(Records excerpted from a collection)
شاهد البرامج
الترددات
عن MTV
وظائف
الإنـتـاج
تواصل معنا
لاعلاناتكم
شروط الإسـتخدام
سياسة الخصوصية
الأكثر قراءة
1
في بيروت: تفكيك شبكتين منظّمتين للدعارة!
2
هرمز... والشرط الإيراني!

▶ **Directions**: Reproduce every entry above without a single alteration.

▶ **Exercise response**:
شاهد البرامج
الترددات
عن MTV
وظائف
الإنـتـاج
تواصل معنا
لاعلاناتكم
شروط الإسـتخدام
سياسة الخصوصية
الأكثر قراءة
1
في بيروت: تفكيك شبكتين منظّمتين للدعارة!
2
هرمز... والشرط الإيراني!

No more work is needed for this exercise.